Information retrieval (IR) is the science of searching and organizing data and/or metadata. A search engine provides a good example of using IR.
A simple search engine may search for documents using a keyword search - finding all documents that contain the specified keyword and then sorting by how frequently the keyword appears in that document. The problem with this approach though, is that it is not context dependent, and could produce inaccurate results because of semantic ambiguity. Also, content providers could game this system by flooding their documents with irrelevant keywords so that their documents would appear higher up in the search results. This was the state of the early web; there had to be a better way.
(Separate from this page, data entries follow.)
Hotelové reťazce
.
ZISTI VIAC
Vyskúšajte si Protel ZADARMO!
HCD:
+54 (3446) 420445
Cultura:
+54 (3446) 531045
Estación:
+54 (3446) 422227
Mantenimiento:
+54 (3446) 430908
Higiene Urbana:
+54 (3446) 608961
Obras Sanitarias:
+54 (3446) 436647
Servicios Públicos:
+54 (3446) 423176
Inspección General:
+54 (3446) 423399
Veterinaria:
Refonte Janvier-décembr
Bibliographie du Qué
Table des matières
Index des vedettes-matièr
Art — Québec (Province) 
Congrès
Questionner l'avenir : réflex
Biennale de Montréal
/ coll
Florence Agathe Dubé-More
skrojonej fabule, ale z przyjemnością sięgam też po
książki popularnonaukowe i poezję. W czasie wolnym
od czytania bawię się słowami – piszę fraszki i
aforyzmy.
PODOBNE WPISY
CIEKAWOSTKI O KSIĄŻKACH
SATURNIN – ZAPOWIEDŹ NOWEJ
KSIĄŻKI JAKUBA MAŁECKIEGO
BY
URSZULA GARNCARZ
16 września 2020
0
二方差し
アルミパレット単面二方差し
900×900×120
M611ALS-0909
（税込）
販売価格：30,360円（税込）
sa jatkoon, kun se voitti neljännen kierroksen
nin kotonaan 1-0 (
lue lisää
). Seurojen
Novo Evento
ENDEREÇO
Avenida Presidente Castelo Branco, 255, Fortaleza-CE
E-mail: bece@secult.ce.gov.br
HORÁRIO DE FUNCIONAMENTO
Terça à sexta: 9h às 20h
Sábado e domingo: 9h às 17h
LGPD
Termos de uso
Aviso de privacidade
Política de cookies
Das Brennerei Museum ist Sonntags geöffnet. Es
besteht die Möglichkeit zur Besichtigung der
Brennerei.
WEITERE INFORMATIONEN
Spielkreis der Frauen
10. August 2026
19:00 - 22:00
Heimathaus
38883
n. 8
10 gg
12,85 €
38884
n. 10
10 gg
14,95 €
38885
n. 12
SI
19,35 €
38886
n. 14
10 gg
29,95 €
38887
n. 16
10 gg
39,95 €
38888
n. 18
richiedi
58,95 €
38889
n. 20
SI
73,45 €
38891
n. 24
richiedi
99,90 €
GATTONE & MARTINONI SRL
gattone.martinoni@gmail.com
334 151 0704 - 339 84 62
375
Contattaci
Another way of searching for data might be to relate documents by how they link to each other, and how much their content relates. Essentially, we would group related documents together. This would provide more relevant search results with less error. This is (approximately) how the Google search engine works. It is this type of data structuring that is often of importance in MIR.
Applications of MIR
So what is MIR good for? What can we do with all of this data? Although there is academic research into a wide array of MIR applications, the following have become ubiquitous:
- Recommender systems - find similar (or dissimilar) artists or songs based on one or both of the following methods:
- Playist / Purchase history - use metadata from a users' playlist or purchase history to find related metadata. In order for this approach to work, the metadata has to be correct. This system is used, for example, in the iTunes Genius sidebar.
- Audio similarity - use actual audio data to find similar artists or songs. This is more difficult to implement because it must work with actual data, but the results are generally more accurate
- Playist / Purchase history - use metadata from a users' playlist or purchase history to find related metadata. In order for this approach to work, the metadata has to be correct. This system is used, for example, in the iTunes Genius sidebar.
- Fingerprinting - identify a given song or artist from only a small fragment of a song. This approach can be used by listeners to identify unknown songs / artists, find a song by singing / humming it, or by publishers to identify songs that are used in broadcast.